International and Offshore GHG Emissions

(1) Estimates are based on current production forecast and methodologies. The tables contain forward-looking estimates and users of this information are cautioned that the actual GHG emissions and emission intensity may vary materially from the estimates contained in the table.

(2) I&O Properties were obtained with the Petro-Canada merger in August 2009. For historical Petro-Canada emissions please see the "Report to the Community" at http://www.suncor.com/.

(3) Data here includes both direct and indirect CO2e emissions. No credit is taken for GHG reductions due to offsets.

(4) Historically, I&O operated properties have included Hanze since the Veba Oil aquisition in May 2002, Terra Nova start-up in January 2003, and De Ruyter start-up in September 2006. The Netherlands properties (Hanze and De Ruyter) were sold in 2010, therefore some historical data is unavailable. All efforts have been made to provide the best data possible, but somemust be approximated in order to show the performance trend.

(5) Data is for Suncor operated facilities only, and does not include our interests in non-operated joint ventures.

(6) Terra Nova production historically has only included oil sales and not flaring and internally produced fuel.

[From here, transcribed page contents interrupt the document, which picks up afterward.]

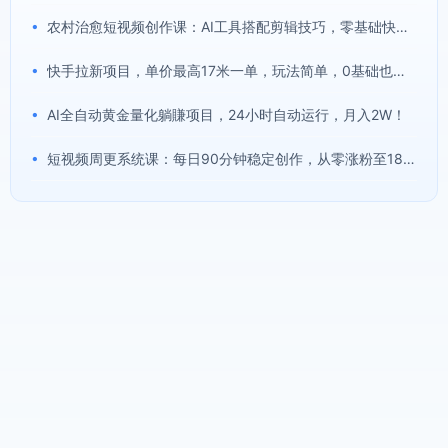
•
农村治愈短视频创作课：AI工具搭配剪辑技巧，零基础快速制作高质感田园治愈内容
•
快手拉新项目，单价最高17米一单，玩法简单，0基础也能轻松上手(更新08月07日)
•
AI全自动黄金量化躺賺项目，24小时自动运行，月入2W！
•
短视频周更系统课：每日90分钟稳定创作，从零涨粉至18000实现月入八千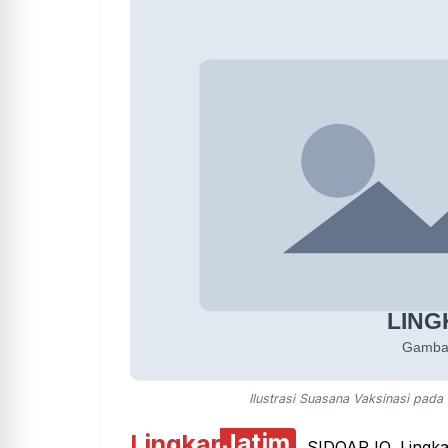
Ilustrasi Suasana Vaksinasi pad
Lingkar
Jatim
SIDOARJO, Lingkar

To be consistent with the other major facilities, for 2011 we did include those additional production volumes, but did not revise previous years. For the 2012 reporting year and forecasted future data, the production metric for all years including 2011 has been readjusted to only include oil sales (consistent with historical).

North America Onshore

North America Onshore* emissions dropped mainly due to asset sales of older properties, and improved performance at the Hanlan Robb gas plant. Absolute emissions dropped by 3.9% and intensity improved 8.7% over the previous year.

North America Onshore GHG Emissions

(1) Estimates are based on current production forecast and methodologies. The tables contain forward-looking estimates and users of this information are cautioned that the actual GHG emissions and emission intensity may vary materially from the estimates contained in the table due to growth, development and/or dispositions.

(2) Data here includes both direct and indirect CO2e emissions, whereas the data included in the Alberta SGER report is direct only.

(3) The increase in 2009 is due to the merger with Petro-Canada; data prior to 2009 is for legacy Suncor properties only and does not include any Petro-Canada facilities. Data for 2009 includes the full-year emissions for all Suncor and Petro-Canada operated Natural Gas properties acquired in the 2009 merger, even though the merger did not close until August 1, 2009.This is to allow for a consistent comparison to past and future years. For historical Petro-Canada Natural Gas emissions please see the "Report to the Community" at http://www.suncor.com/.

(4) BC forecasted emissions are included in other

Refining & Marketing

Emissions in 2012 at our Refining & Marketing facilities increased by 2% compared to 2011, while GHG intensity decreased by 1.5 %. The intensity decrease was primarily due to record refinery utilization and an increase in the Edmonton refinery's nameplate capacity.

Refining & Marketing GHG Emissions

(1) Estimates are based on current production forecast and methodologies. The tables contain forward-looking estimates and users of this information are cautioned that the actual GHG emissions and emissions intensity may vary materially from the estimates contained in the table.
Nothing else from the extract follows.